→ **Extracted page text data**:

※ ※ ※

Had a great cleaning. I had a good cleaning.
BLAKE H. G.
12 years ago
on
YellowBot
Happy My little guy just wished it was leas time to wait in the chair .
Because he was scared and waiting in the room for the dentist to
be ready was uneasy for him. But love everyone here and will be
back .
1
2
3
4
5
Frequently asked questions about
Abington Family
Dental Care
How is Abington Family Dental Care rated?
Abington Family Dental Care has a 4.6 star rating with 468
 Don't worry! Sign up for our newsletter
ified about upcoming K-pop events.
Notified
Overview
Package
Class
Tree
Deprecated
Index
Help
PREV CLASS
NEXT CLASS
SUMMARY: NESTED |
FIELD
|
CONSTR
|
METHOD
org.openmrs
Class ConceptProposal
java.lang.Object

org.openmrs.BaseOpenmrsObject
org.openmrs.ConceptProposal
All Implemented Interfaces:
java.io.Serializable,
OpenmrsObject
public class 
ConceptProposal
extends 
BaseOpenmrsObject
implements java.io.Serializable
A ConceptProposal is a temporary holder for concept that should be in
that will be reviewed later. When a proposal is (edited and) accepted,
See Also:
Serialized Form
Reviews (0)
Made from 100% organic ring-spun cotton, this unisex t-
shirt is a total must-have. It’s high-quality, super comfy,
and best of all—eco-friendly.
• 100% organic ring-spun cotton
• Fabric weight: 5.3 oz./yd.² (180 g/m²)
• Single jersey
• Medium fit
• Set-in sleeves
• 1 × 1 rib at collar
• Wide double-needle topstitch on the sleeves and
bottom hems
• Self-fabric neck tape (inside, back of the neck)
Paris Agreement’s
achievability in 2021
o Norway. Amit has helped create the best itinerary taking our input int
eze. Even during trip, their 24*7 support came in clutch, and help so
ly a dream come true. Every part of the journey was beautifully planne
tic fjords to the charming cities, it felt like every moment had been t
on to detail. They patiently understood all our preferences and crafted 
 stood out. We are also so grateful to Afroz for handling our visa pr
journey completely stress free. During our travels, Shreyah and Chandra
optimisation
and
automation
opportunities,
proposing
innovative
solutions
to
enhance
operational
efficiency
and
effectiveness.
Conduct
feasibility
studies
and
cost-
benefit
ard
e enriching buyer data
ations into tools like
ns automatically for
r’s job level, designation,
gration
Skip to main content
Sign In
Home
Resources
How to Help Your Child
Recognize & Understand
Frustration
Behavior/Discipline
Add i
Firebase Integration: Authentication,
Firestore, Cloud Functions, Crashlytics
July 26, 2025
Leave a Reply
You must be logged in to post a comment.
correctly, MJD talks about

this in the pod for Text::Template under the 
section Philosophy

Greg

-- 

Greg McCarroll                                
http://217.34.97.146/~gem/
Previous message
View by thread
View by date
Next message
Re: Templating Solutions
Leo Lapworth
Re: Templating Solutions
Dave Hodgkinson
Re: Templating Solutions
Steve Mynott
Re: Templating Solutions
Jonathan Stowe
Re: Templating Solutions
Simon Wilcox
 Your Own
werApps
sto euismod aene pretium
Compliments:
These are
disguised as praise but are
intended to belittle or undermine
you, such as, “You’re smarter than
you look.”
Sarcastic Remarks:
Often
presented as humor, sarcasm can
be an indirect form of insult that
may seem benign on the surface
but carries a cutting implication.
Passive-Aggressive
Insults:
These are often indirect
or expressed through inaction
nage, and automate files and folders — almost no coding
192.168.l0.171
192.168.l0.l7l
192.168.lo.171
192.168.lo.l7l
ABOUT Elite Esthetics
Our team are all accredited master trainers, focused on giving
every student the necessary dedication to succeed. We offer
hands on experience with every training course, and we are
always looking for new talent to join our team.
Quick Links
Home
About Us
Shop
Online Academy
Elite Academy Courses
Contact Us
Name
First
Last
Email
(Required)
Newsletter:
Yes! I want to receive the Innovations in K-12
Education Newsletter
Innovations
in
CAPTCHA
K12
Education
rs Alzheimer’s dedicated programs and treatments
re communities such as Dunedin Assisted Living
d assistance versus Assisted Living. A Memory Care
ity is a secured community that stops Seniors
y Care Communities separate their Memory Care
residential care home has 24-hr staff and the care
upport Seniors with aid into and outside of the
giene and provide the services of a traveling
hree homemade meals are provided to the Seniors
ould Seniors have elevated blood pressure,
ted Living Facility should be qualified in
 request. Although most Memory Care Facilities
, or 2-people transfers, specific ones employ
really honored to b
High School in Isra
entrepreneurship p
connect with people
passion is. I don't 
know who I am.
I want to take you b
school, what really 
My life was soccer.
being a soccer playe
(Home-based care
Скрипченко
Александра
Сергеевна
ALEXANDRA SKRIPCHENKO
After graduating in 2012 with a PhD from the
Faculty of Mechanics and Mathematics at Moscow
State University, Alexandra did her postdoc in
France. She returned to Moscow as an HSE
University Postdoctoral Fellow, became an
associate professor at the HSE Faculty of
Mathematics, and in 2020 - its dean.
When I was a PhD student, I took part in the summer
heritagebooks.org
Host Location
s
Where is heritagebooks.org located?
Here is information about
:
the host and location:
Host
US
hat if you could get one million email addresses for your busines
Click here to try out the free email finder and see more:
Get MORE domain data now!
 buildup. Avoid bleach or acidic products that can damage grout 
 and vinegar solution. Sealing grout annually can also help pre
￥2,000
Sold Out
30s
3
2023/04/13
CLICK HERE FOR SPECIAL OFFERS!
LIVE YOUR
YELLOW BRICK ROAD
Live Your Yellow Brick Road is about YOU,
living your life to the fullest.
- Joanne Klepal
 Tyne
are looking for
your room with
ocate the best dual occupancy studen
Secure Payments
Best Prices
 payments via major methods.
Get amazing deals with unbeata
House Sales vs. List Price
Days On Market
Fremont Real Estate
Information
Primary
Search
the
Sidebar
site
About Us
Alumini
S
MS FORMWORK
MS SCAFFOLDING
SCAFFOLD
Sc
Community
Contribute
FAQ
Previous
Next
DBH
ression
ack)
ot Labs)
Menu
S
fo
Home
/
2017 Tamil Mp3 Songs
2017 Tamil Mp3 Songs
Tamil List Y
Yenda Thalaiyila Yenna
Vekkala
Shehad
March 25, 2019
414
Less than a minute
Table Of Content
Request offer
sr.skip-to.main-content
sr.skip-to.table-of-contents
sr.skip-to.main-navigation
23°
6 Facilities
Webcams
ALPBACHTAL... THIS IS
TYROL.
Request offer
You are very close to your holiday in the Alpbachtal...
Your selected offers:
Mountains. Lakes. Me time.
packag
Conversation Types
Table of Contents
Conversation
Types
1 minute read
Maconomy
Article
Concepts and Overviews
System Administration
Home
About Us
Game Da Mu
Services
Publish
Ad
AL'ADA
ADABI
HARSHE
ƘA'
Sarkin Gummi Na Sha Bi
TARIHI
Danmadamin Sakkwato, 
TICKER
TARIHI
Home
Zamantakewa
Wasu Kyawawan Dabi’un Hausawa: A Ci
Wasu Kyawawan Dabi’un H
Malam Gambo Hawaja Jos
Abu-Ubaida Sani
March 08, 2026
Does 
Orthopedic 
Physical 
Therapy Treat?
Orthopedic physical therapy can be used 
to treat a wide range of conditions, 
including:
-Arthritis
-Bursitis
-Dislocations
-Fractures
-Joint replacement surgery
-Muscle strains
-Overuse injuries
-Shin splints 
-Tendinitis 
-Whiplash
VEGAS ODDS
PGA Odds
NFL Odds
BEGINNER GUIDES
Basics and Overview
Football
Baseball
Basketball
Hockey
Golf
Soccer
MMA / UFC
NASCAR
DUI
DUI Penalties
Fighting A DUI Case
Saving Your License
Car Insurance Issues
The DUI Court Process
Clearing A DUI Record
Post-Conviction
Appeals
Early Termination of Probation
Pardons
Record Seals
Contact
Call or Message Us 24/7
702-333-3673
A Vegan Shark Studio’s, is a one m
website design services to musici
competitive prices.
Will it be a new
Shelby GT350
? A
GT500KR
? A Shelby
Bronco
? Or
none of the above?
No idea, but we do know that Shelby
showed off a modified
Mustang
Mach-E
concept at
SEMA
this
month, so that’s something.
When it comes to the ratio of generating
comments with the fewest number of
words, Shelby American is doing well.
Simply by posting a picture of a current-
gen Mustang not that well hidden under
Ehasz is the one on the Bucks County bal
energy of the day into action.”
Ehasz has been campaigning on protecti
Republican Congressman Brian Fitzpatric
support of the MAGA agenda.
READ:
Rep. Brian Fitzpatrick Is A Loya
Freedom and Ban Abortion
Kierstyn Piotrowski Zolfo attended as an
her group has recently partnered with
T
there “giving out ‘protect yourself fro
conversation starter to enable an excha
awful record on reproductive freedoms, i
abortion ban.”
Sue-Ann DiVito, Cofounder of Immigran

※ ※ ※

→ **WHAT YOU SHOULD DO**: Give back precisely the lines above that start at the line containing "Wasu Kyawawan Dabi’un Hausawa: A Ci" and end at the line containing "-Shin splints", inclusive. No other lines belong in the output.

→ **SOLUTION TO THIS TASK**:
Wasu Kyawawan Dabi’un Hausawa: A Ci
Wasu Kyawawan Dabi’un H
Malam Gambo Hawaja Jos
Abu-Ubaida Sani
March 08, 2026
Does 
Orthopedic 
Physical 
Therapy Treat?
Orthopedic physical therapy can be used 
to treat a wide range of conditions, 
including:
-Arthritis
-Bursitis
-Dislocations
-Fractures
-Joint replacement surgery
-Muscle strains
-Overuse injuries
-Shin splints 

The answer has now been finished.